» **Data records**:
====
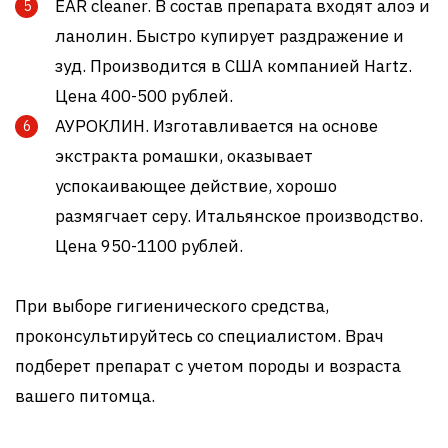
EAR cleaner. В состав препарата входят алоэ и
ланолин. Быстро купирует раздражение и
зуд. Производится в США компанией Hartz.
Цена 400-500 рублей.
АУРОКЛИН. Изготавливается на основе
экстракта ромашки, оказывает
успокаивающее действие, хорошо
размягчает серу. Итальянское производство.
Цена 950-1100 рублей.
При выборе гигиенического средства,
проконсультируйтесь со специалистом. Врач
подберет препарат с учетом породы и возраста
вашего питомца.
====
» **What you should do**:
Set down the entries word for word, omitting all pictures.

» **Answer area**:
EAR cleaner. В состав препарата входят алоэ и
ланолин. Быстро купирует раздражение и
зуд. Производится в США компанией Hartz.
Цена 400-500 рублей.
АУРОКЛИН. Изготавливается на основе
экстракта ромашки, оказывает
успокаивающее действие, хорошо
размягчает серу. Итальянское производство.
Цена 950-1100 рублей.
При выборе гигиенического средства,
проконсультируйтесь со специалистом. Врач
подберет препарат с учетом породы и возраста
вашего питомца.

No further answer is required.